ECLI:NL:GHAMS:2009:BJ4024
Gerechtshof Amsterdam
- Hoger beroep
- Rechtspraak.nl
Vernietiging van de beschikking inzake gezamenlijk gezag over een minderjarige
Op 14 april 2009 heeft het Gerechtshof Amsterdam uitspraak gedaan in een hoger beroep betreffende de uitoefening van gezamenlijk gezag over een minderjarige, geboren in 2004. De appellanten, de moeder en de oma van de minderjarige, waren in hoger beroep gekomen van een eerdere beschikking van de rechtbank Amsterdam, waarin hun verzoek om gezamenlijk gezag was afgewezen. De moeder, die lijdt aan schizofrenie, heeft geen contact met de biologische vader van de minderjarige. De minderjarige is sinds 2005 ondergebracht bij pleegouders en heeft regelmatig omgang met haar moeder en oma.
Tijdens de zitting op 6 april 2009 werd het verzoek van de appellanten besproken. De rechtbank had eerder geoordeeld dat het verzoek om gezamenlijk gezag niet kon worden toegewezen. Het hof heeft echter vastgesteld dat de oma in een nauwe persoonlijke betrekking tot de minderjarige staat en dat er geen aanwijzingen zijn dat gezamenlijk gezag zou leiden tot verwaarlozing van de belangen van de minderjarige. Het hof oordeelde dat de eerdere beslissing van de rechtbank niet op juiste gronden was genomen.

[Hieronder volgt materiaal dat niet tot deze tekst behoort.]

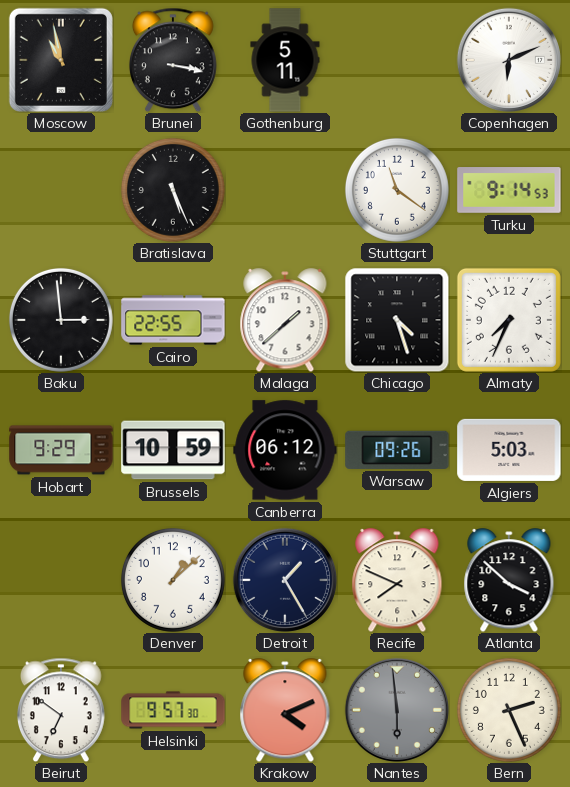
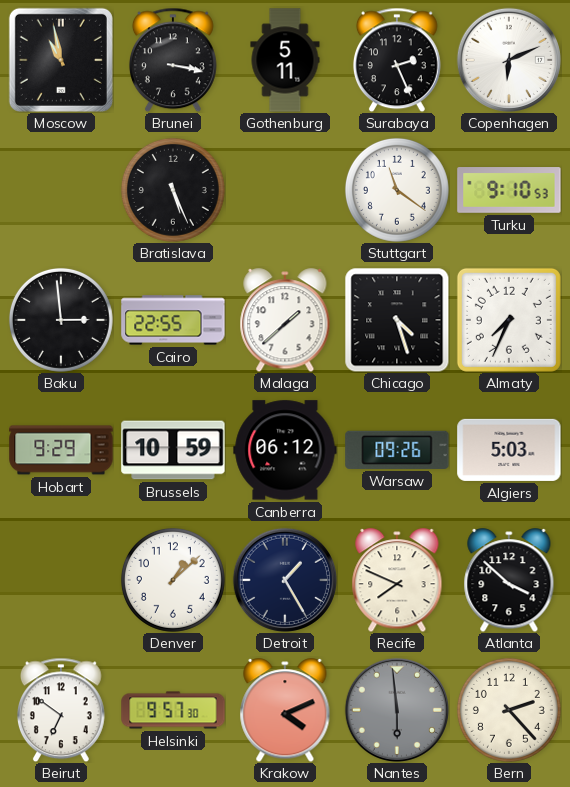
Surabaya: none -> 2:26
Turku: 9:14 -> 9:10
Bern: 2:26 -> 2:23
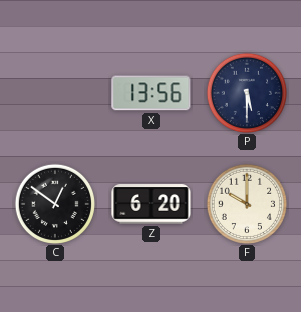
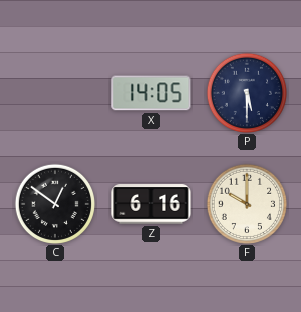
X: 13:56 -> 14:05
Z: 6:20 -> 6:16
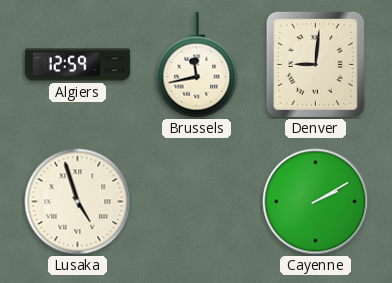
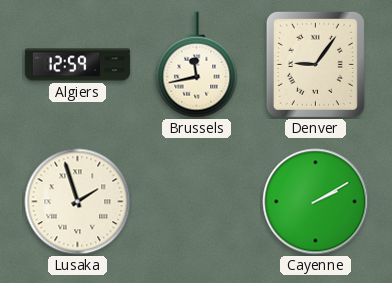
Denver: 9:01 -> 9:06
Lusaka: 4:57 -> 1:57
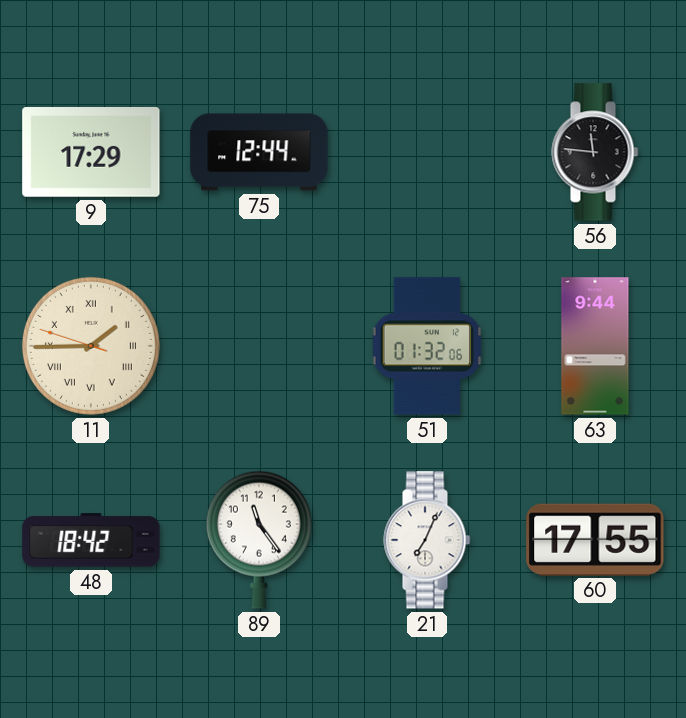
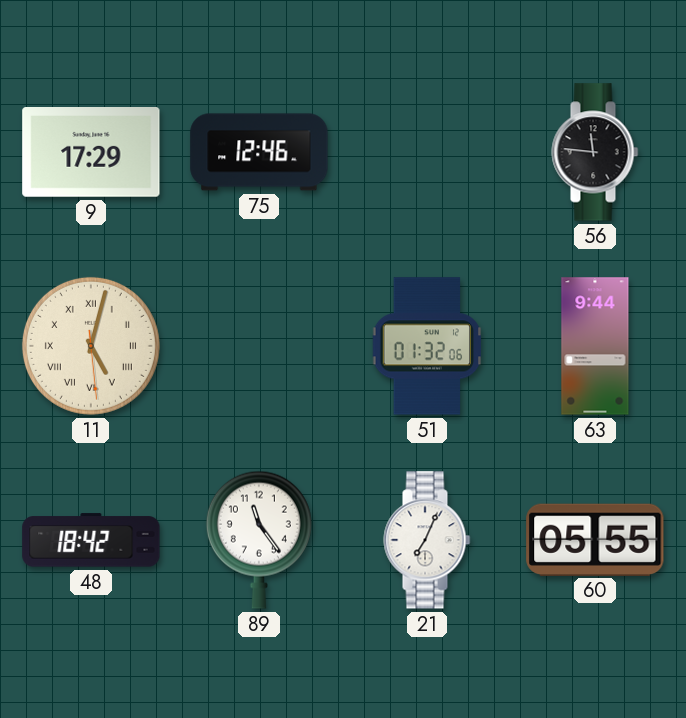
75: 12:44 -> 12:46
11: 1:44 -> 5:02
60: 17:55 -> 05:55
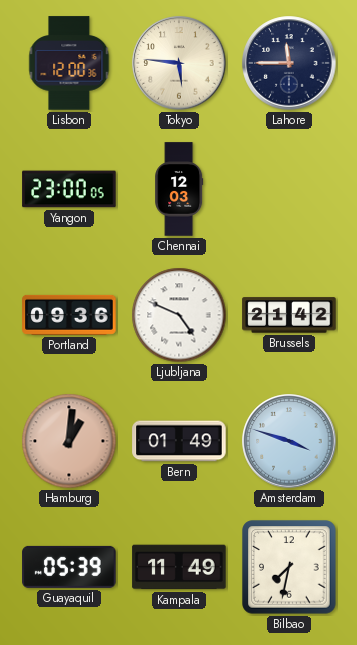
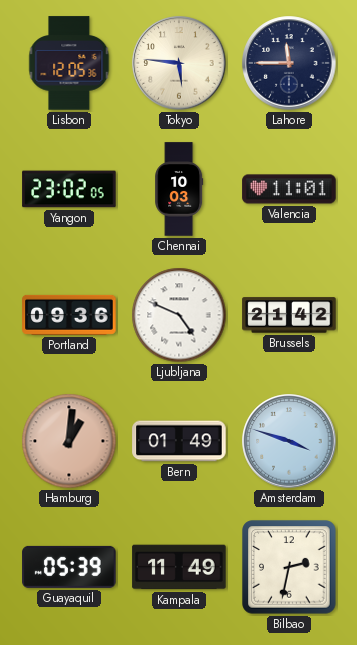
Lisbon: 12:00 -> 12:05
Yangon: 23:00 -> 23:02
Chennai: 12:03 -> 10:03
Valencia: none -> 11:01
Bilbao: 7:32 -> 2:32
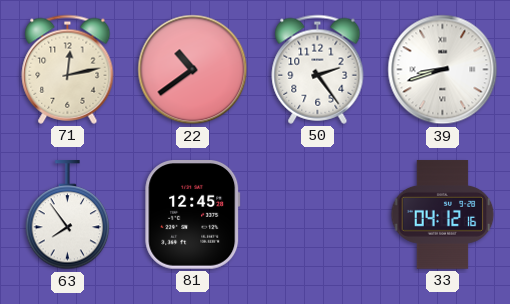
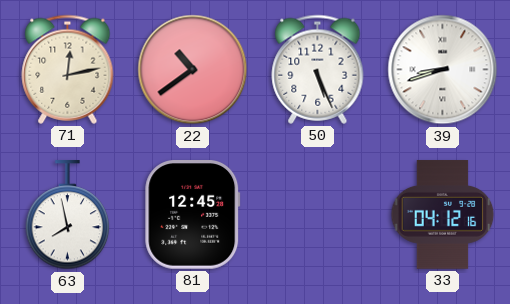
50: 2:24 -> 5:26
63: 7:54 -> 7:58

Daarom heeft het hof de beschikking van de rechtbank vernietigd en de appellanten gezamenlijk belast met het gezag over de minderjarige. Deze beslissing is genomen in het belang van de minderjarige, waarbij het hof rekening heeft gehouden met de bestaande relatie tussen de minderjarige en haar oma, evenals de betrokkenheid van de moeder. De uitspraak benadrukt het belang van de betrokkenheid van familieleden in zaken van gezag en de bescherming van de belangen van minderjarigen.